Copy the data precisely, character for character, and leave out every picture.

TASK INPUT Block Start

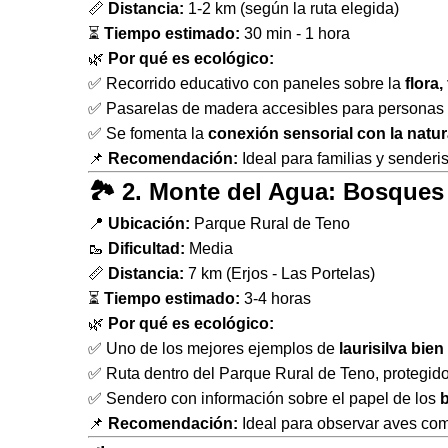
📏
Distancia:
1-2 km (según la ruta elegida)
⏳
Tiempo estimado:
30 min - 1 hora
🌿
Por qué es ecológico:
✅ Recorrido educativo con paneles sobre la
flora
✅ Pasarelas de madera accesibles para personas 
✅ Se fomenta la
conexión sensorial con la natur
📌
Recomendación:
Ideal para familias y senderis
🏞 2. Monte del Agua: Bosques
📍
Ubicación:
Parque Rural de Teno
🥾
Dificultad:
Media
📏
Distancia:
7 km (Erjos - Las Portelas)
⏳
Tiempo estimado:
3-4 horas
🌿
Por qué es ecológico:
✅ Uno de los mejores ejemplos de
laurisilva bie
✅ Ruta dentro del Parque Rural de Teno, protegido
✅ Sendero con información sobre el papel de los
b
📌
Recomendación:
Ideal para observar aves co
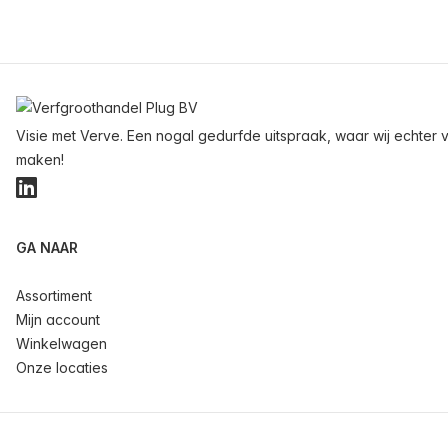
Voettekst
Visie met Verve. Een nogal gedurfde uitspraak, waar wij echter v
maken!
LinkedIn
GA NAAR
Assortiment
Mijn account
Winkelwagen
Onze locaties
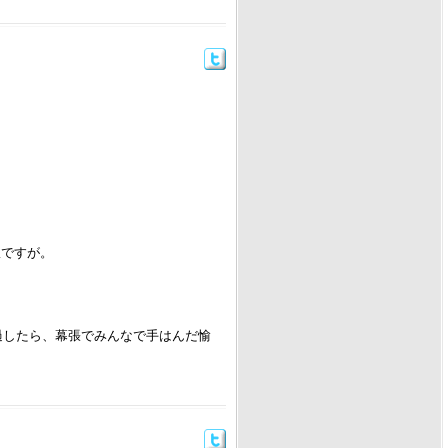
訳ですが。
通過したら、幕張でみんなで手はんだ愉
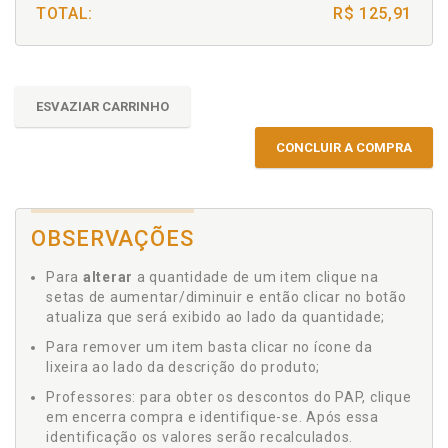
TOTAL:
R$ 125,91
ESVAZIAR CARRINHO
CONCLUIR A COMPRA
OBSERVAÇÕES
Para
alterar
a quantidade de um item clique na
setas de aumentar/diminuir e então clicar no botão
atualiza que será exibido ao lado da quantidade;
Para remover um item basta clicar no ícone da
lixeira ao lado da descrição do produto;
Professores: para obter os descontos do PAP, clique
em encerra compra e identifique-se. Após essa
identificação os valores serão recalculados.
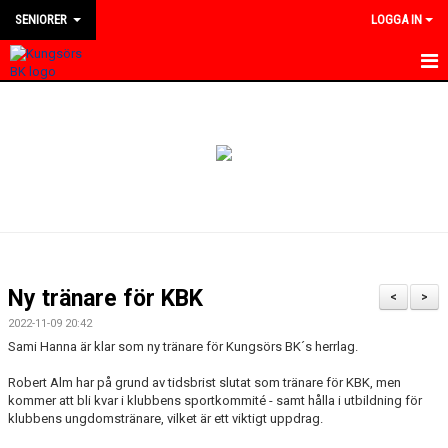
SENIORER
LOGGA IN
HEM
NYHETER
KALENDER
TRUPPEN
BILDGALLERI
Ny tränare för KBK
<
>
DOKUMENT
2022-11-09 20:42
Sami Hanna är klar som ny tränare för Kungsörs BK´s herrlag.
KONTAKT
Robert Alm har på grund av tidsbrist slutat som tränare för KBK, men
kommer att bli kvar i klubbens sportkommité - samt hålla i utbildning för
MATCHER
klubbens ungdomstränare, vilket är ett viktigt uppdrag.
DIVISION 4 VÄSTMANLAND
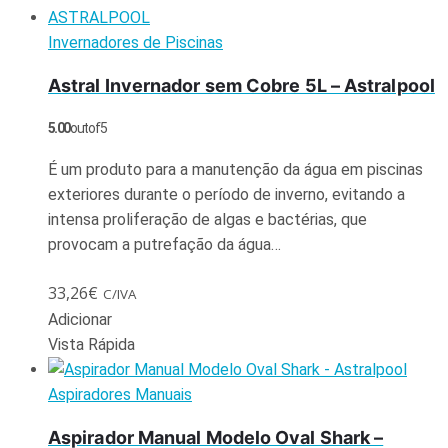
Invernadores de Piscinas
Astral Invernador sem Cobre 5L – Astralpool
5.00
out of 5
É um produto para a manutenção da água em piscinas
exteriores durante o período de inverno, evitando a
intensa proliferação de algas e bactérias, que
provocam a putrefação da água…
33,26
€
C/IVA
Adicionar
Vista Rápida
Aspiradores Manuais
Aspirador Manual Modelo Oval Shark –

TASK INPUT Block End

*SOLUTION FOR THIS TASK*.
📏
Distancia:
1-2 km (según la ruta elegida)
⏳
Tiempo estimado:
30 min - 1 hora
🌿
Por qué es ecológico:
✅ Recorrido educativo con paneles sobre la
flora
✅ Pasarelas de madera accesibles para personas 
✅ Se fomenta la
conexión sensorial con la natur
📌
Recomendación:
Ideal para familias y senderis
🏞 2. Monte del Agua: Bosques
📍
Ubicación:
Parque Rural de Teno
🥾
Dificultad:
Media
📏
Distancia:
7 km (Erjos - Las Portelas)
⏳
Tiempo estimado:
3-4 horas
🌿
Por qué es ecológico:
✅ Uno de los mejores ejemplos de
laurisilva bie
✅ Ruta dentro del Parque Rural de Teno, protegido
✅ Sendero con información sobre el papel de los
b
📌
Recomendación:
Ideal para observar aves co
Voettekst
Visie met Verve. Een nogal gedurfde uitspraak, waar wij echter v
maken!
LinkedIn
GA NAAR
Assortiment
Mijn account
Winkelwagen
Onze locaties
訳ですが。
通過したら、幕張でみんなで手はんだ愉
TOTAL:
R$ 125,91
ESVAZIAR CARRINHO
CONCLUIR A COMPRA
OBSERVAÇÕES
Para
alterar
a quantidade de um item clique na
setas de aumentar/diminuir e então clicar no botão
atualiza que será exibido ao lado da quantidade;
Para remover um item basta clicar no ícone da
lixeira ao lado da descrição do produto;
Professores: para obter os descontos do PAP, clique
em encerra compra e identifique-se. Após essa
identificação os valores serão recalculados.
SENIORER
LOGGA IN
HEM
NYHETER
KALENDER
TRUPPEN
BILDGALLERI
Ny tränare för KBK
<
>
DOKUMENT
2022-11-09 20:42
Sami Hanna är klar som ny tränare för Kungsörs BK´s herrlag.
KONTAKT
Robert Alm har på grund av tidsbrist slutat som tränare för KBK, men
kommer att bli kvar i klubbens sportkommité - samt hålla i utbildning för
MATCHER
klubbens ungdomstränare, vilket är ett viktigt uppdrag.
DIVISION 4 VÄSTMANLAND
Invernadores de Piscinas
Astral Invernador sem Cobre 5L – Astralpool
5.00
out of 5
É um produto para a manutenção da água em piscinas
exteriores durante o período de inverno, evitando a
intensa proliferação de algas e bactérias, que
provocam a putrefação da água…
33,26
€
C/IVA
Adicionar
Vista Rápida
Aspiradores Manuais
Aspirador Manual Modelo Oval Shark –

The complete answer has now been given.